━━━━━ DATA SUPPLIED ━━━━━

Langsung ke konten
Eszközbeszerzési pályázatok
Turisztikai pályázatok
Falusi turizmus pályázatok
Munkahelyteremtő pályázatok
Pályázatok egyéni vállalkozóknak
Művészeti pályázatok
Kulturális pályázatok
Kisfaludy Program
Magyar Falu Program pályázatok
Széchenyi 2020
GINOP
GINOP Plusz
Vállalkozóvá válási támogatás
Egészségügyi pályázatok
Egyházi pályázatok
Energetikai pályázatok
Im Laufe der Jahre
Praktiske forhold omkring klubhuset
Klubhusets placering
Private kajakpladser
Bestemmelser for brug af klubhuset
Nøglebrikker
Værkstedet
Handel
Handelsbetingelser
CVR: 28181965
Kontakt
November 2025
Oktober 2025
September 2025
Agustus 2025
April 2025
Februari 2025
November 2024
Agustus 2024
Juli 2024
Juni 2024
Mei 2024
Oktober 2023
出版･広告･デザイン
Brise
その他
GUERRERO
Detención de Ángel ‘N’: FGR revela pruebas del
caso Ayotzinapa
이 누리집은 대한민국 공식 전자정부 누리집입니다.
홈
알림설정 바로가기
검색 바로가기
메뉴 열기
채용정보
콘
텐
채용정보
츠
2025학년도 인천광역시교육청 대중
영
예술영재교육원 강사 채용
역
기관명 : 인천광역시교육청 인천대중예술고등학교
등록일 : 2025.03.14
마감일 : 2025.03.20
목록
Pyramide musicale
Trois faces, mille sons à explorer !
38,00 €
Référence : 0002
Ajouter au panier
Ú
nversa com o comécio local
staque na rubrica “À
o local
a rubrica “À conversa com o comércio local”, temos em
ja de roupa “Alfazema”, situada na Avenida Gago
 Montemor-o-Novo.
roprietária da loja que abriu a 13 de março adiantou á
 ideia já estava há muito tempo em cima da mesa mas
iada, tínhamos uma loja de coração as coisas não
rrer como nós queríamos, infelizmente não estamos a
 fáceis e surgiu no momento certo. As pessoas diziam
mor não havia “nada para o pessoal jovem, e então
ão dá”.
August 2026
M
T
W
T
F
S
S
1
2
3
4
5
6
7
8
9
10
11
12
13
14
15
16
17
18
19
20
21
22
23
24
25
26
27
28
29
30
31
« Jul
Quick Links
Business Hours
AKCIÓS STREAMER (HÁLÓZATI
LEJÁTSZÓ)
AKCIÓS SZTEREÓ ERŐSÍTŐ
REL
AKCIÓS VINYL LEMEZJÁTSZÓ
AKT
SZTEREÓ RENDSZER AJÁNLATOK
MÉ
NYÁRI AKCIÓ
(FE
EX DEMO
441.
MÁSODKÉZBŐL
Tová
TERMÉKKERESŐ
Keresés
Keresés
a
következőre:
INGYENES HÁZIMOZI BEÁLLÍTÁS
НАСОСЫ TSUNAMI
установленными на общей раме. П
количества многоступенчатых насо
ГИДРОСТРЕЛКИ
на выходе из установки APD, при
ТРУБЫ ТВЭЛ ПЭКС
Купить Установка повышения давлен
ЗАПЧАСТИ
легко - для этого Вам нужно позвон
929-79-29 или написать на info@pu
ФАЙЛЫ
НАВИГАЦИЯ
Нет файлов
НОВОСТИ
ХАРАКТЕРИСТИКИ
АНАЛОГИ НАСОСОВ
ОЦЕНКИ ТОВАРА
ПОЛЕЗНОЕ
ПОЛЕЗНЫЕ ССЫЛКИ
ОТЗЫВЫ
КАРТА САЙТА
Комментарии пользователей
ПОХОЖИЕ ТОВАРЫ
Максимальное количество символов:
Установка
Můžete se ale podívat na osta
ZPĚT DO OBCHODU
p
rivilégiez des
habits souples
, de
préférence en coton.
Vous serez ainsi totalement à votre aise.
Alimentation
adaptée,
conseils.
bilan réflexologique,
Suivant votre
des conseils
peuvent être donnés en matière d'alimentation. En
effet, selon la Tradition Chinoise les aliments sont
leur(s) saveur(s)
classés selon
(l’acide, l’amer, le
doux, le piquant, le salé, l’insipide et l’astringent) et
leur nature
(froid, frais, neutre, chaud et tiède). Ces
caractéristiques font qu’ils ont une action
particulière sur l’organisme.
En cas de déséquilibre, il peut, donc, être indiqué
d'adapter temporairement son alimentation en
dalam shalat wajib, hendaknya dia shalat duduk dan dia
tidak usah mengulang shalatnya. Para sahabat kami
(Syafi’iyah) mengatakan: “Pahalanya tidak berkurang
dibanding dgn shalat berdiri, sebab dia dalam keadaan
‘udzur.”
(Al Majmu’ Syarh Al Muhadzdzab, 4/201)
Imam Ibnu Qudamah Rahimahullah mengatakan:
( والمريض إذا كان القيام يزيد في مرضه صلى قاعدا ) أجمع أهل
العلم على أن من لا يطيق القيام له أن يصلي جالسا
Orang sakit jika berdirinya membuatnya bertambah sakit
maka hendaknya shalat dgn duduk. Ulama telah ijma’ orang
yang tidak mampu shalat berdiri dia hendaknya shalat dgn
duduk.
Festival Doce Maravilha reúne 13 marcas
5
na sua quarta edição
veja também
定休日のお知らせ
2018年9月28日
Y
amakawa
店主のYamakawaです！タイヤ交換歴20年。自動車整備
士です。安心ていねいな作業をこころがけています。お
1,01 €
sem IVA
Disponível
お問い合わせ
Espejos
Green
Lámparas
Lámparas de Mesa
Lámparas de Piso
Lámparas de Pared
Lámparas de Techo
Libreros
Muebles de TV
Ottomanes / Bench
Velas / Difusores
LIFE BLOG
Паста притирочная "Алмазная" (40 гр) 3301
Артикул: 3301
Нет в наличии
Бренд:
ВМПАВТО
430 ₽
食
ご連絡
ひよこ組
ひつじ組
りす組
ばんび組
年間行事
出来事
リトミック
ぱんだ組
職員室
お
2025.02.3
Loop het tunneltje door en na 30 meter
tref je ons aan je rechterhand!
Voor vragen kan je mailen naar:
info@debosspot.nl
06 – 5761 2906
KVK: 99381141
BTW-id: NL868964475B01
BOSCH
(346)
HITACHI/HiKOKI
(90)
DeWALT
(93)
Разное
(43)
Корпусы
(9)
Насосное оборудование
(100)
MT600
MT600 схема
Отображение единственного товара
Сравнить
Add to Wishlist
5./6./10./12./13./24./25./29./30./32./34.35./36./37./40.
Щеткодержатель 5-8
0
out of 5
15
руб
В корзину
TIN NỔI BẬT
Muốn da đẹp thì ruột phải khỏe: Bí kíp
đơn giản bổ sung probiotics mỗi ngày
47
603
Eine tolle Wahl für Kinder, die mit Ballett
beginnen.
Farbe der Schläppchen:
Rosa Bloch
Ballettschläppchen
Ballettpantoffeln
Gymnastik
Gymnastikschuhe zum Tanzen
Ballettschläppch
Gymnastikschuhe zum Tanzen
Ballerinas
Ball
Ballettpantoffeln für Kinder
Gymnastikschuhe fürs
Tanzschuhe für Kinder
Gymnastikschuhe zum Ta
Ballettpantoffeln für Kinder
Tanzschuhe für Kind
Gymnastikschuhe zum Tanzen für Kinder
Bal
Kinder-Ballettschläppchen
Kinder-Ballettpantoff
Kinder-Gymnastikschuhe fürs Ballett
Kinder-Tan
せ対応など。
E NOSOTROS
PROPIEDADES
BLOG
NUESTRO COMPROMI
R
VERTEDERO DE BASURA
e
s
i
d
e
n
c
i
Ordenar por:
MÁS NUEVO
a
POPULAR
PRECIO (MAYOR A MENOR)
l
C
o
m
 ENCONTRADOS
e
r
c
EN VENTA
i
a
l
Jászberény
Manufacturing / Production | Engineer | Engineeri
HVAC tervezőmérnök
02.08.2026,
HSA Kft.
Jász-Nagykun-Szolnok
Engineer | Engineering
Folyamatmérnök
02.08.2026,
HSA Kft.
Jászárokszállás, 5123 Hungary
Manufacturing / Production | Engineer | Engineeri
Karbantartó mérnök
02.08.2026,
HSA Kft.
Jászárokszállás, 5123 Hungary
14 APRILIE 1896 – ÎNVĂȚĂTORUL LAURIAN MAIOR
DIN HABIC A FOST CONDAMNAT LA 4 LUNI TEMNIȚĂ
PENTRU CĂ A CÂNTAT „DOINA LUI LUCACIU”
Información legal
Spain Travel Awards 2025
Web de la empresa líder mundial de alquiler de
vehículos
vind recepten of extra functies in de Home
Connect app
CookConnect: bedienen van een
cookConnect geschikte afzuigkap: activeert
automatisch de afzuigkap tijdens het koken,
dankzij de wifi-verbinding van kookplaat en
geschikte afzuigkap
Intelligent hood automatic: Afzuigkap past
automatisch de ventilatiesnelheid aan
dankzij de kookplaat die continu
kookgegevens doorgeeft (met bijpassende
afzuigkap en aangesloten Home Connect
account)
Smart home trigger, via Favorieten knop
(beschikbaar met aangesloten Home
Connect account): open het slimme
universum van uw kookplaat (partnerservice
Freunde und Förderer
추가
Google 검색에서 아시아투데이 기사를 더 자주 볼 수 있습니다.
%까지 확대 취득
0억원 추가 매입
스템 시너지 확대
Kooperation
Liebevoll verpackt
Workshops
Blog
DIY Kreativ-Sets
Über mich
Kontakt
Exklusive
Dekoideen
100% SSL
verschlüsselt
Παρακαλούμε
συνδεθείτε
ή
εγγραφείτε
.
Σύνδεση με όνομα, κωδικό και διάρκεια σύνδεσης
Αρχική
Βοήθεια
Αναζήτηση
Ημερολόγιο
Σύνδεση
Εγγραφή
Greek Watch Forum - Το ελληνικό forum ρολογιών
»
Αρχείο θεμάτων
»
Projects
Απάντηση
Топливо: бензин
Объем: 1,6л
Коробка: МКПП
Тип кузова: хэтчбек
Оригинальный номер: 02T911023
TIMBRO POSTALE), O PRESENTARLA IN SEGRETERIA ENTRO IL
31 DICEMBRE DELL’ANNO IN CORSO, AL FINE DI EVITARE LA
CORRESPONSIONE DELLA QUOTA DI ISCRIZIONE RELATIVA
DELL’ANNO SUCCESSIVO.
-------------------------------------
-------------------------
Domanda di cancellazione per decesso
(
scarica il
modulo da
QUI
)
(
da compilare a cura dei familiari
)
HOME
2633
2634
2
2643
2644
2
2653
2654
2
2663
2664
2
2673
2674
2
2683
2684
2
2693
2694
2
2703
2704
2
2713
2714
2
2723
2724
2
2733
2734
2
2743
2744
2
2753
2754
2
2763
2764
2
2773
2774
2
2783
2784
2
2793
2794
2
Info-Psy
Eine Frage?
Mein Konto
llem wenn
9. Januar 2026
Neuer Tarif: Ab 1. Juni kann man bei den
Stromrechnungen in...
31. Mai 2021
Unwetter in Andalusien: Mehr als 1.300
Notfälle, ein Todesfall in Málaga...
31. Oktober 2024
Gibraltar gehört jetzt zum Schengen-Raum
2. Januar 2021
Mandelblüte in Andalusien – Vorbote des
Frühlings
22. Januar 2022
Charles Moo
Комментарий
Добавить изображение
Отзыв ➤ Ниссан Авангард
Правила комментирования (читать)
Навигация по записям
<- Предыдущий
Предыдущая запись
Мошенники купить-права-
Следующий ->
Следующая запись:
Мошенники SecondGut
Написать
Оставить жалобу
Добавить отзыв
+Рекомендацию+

━━━━━

> _WHAT YOU WILL DO_:
The lines to copy run from the start of the records above through the line holding "Praktiske forhold omkring klubhuset"; give them exactly, both ends included, and nothing else.

> _EXERCISE RESULT_:
Langsung ke konten
Eszközbeszerzési pályázatok
Turisztikai pályázatok
Falusi turizmus pályázatok
Munkahelyteremtő pályázatok
Pályázatok egyéni vállalkozóknak
Művészeti pályázatok
Kulturális pályázatok
Kisfaludy Program
Magyar Falu Program pályázatok
Széchenyi 2020
GINOP
GINOP Plusz
Vállalkozóvá válási támogatás
Egészségügyi pályázatok
Egyházi pályázatok
Energetikai pályázatok
Im Laufe der Jahre
Praktiske forhold omkring klubhuset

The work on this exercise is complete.